During the 1950s, New Zealander Arthur Lydiard (coach of Peter Snell and Murray Halberg) broke with contemporary middle- and long-distance practice by prescribing a large volume of low-intensity running to his athletes during the preparation period, while the amount of high-intensity training was introduced gradually as the competition season approached. Lydiard’s training organization model is still valid, although refinements have been made over the years. Today, the training of Henrik, Filip, and Jakob Ingebrigtsen (three Norwegian brothers, all European 1500-m champions) gains attention in the middle-distance community, in which a larger proportion of their interval training seems to be performed at (not above) anaerobic threshold than is usual in contemporary practice. Other athletes have now started to adapt this training organization, likely creating a shift in current best-practice training recommendations. Another example of coach leadership, this time in a team sport, is the results and achievements of Manchester United Football Club under the leadership of Alex Ferguson, winning 38 trophies over a 26-year period (including 13 Premier League titles, 5 FA Cups, and 2 UEFA Champions League titles).

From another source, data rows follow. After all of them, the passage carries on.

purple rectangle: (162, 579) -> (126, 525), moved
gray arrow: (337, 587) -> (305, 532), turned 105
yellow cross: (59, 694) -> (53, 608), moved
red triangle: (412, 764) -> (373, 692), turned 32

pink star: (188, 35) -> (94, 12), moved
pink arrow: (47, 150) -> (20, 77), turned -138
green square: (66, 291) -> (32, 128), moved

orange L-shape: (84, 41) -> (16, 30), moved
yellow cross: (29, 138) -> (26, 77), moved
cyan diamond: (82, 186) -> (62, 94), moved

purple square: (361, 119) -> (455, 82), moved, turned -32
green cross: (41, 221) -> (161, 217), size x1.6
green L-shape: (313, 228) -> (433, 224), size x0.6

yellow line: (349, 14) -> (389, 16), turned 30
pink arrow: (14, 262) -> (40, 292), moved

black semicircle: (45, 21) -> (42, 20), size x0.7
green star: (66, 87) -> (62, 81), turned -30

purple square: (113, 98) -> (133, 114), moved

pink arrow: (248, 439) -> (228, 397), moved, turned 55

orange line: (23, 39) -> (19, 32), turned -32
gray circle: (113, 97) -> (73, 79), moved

To capture the knowledge derived from best coaching and scientific practice, IJSPP aims to publish retrospective analysis of the training prescribed or performed by leading practitioners, prospective studies monitoring the longitudinal development of high-level athletes, and experiments or interventions (based on best-practice training) exploring the underlying mechanisms. In cases where the mysteries and secrets of the training process are challenging to quantify, an integrative and/or multidisciplinary approach may be required to capture a larger proportion of the knowledge underpinning the performance development. In this way, science will improve practice, and vice versa.

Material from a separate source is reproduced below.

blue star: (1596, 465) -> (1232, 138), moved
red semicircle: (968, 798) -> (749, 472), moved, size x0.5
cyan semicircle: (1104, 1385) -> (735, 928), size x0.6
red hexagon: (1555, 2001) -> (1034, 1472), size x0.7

It is somewhat surprising that learning from the very best coaches has received minimal attention in sport-science literature. A review of all original investigations and brief reports published in IJSPP from 2015 to 2021 (more than 1100 studies) reveals that coaches have been recruited as participants in less than 0.5% of the cases. Plausible reasons for this unexploited potential source might be related to lack of time and priority among coaches, uncertainty regarding what criteria make a good coach, and lack of verified methodology on how to systematize knowledge from coaches in our field. It is often hard to differentiate a great or good coach from an average one, as many coaches have achieved success despite limited experience and education. Many medium talents have been destroyed by coaches who tried to apply a program that worked well for a champion athlete. The successful sprint coach Leif Olav Alnes use to say that “it takes a hell of a bad coach to ruin a good athlete.” Unarguably, success with multiple athletes over time is a strong criterion for being considered a good coach. It is always challenging to distinguish general beliefs and scientific facts, and history has shown that both scientific and experience-based “truths” have often only had temporary validity. The training science community should therefore strive to describe and verify what the best coaches claim to have known for a long time, and at the same time embrace coaches who have the guts to question research work in their field. This approach provides an effective means of establishing mechanistic connections between training, competitive performance, and underlying physiological determinants.